→ TASK DIRECTIONS
Using the entries that follow, write out the line containing "Вслед за братом Навального МВД", the line containing "Диагноз: Пилоидная астроцитома", and every line between them, exactly and nothing else.

[Opening DATASET CONTENT section]

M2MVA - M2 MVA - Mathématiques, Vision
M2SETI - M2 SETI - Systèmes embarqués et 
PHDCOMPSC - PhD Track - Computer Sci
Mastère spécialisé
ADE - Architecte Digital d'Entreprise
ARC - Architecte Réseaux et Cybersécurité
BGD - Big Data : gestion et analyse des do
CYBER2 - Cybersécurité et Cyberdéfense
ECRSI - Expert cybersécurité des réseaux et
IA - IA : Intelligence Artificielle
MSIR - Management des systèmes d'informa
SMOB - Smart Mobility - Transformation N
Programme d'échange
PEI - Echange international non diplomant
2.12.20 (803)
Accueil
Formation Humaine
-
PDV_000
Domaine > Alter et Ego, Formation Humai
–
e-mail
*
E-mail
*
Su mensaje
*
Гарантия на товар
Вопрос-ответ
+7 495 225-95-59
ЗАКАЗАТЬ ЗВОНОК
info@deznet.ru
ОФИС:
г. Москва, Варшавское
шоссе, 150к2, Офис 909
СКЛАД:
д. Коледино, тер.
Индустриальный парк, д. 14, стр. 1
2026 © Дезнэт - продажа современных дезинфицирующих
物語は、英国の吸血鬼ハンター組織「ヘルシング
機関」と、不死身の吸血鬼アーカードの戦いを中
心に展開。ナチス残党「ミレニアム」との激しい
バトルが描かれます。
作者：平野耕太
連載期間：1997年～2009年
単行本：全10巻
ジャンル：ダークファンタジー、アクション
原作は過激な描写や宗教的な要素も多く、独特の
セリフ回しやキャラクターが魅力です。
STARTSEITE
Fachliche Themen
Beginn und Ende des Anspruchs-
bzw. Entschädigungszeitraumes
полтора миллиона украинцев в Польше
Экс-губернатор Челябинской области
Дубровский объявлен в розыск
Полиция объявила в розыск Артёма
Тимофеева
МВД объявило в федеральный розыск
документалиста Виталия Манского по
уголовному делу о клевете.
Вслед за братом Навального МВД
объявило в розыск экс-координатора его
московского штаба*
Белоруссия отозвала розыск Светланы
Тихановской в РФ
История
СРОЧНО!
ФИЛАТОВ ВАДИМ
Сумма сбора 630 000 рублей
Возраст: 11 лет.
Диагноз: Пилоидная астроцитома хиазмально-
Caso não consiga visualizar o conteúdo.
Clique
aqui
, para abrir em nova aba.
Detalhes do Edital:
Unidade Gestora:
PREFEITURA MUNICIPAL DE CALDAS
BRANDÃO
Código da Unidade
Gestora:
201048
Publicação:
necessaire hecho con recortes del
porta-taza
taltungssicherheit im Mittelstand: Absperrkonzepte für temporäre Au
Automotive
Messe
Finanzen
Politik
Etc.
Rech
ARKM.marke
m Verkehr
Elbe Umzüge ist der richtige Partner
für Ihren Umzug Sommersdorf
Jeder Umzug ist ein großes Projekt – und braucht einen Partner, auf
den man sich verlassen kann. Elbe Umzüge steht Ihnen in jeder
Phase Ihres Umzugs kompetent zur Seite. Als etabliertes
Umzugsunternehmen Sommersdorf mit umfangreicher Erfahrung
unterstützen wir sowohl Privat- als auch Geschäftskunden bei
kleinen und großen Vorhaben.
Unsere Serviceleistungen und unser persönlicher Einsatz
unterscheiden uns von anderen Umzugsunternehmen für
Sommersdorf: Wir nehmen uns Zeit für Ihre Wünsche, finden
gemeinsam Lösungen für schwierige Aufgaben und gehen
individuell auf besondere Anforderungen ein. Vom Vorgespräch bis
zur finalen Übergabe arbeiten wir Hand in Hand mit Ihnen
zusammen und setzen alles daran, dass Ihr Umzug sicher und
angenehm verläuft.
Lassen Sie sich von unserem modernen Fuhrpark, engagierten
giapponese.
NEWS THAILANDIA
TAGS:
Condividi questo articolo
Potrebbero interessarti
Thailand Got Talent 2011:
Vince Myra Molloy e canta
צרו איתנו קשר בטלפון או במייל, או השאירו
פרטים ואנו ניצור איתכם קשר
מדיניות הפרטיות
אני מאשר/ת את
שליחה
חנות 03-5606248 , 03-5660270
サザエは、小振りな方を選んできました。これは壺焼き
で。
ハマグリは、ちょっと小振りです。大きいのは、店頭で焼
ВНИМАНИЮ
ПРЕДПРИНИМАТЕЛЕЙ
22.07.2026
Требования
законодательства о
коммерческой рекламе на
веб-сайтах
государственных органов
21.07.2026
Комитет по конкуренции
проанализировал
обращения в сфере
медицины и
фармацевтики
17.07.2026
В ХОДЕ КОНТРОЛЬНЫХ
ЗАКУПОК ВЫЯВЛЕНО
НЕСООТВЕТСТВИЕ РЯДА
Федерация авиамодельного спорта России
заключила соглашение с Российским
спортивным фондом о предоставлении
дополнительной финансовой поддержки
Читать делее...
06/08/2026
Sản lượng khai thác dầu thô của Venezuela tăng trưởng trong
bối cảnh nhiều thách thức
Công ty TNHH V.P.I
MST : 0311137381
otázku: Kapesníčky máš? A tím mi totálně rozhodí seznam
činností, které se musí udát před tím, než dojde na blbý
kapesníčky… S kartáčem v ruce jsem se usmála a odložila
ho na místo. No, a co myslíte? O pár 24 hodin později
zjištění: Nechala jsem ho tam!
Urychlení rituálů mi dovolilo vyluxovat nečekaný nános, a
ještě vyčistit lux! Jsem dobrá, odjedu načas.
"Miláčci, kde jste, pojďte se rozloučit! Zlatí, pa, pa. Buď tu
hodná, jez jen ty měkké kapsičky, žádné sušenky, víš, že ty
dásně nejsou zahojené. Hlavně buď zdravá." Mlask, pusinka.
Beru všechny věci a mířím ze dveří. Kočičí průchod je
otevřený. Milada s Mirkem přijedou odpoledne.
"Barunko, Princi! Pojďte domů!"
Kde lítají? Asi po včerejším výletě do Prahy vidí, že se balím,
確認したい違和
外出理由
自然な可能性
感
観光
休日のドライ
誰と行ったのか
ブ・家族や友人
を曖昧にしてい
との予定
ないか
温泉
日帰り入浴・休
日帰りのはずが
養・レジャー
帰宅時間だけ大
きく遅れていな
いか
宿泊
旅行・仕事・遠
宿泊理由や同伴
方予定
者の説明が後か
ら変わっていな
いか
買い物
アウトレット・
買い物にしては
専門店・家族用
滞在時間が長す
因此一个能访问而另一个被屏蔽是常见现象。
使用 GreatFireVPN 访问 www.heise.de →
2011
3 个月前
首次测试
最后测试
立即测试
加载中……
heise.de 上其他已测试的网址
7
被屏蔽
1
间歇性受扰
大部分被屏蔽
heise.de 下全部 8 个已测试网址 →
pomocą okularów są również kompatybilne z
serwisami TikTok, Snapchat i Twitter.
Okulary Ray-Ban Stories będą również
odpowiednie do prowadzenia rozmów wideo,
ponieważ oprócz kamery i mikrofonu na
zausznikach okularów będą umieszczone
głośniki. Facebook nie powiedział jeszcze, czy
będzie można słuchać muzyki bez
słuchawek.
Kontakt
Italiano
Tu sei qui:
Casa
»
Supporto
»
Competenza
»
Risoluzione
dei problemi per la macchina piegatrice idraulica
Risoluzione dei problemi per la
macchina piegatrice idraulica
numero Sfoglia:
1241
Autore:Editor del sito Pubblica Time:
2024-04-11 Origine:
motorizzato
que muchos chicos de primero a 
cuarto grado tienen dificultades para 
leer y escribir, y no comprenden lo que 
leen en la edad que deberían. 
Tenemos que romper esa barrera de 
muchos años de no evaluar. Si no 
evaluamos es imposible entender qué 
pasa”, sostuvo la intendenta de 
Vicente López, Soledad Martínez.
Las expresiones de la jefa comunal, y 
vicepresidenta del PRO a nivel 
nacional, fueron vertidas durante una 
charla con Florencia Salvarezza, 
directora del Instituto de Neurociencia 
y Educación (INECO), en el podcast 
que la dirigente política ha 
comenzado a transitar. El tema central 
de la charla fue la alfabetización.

[Closing DATASET CONTENT section]

→ RESULT FOR THIS EXERCISE
Вслед за братом Навального МВД
объявило в розыск экс-координатора его
московского штаба*
Белоруссия отозвала розыск Светланы
Тихановской в РФ
История
СРОЧНО!
ФИЛАТОВ ВАДИМ
Сумма сбора 630 000 рублей
Возраст: 11 лет.
Диагноз: Пилоидная астроцитома хиазмально-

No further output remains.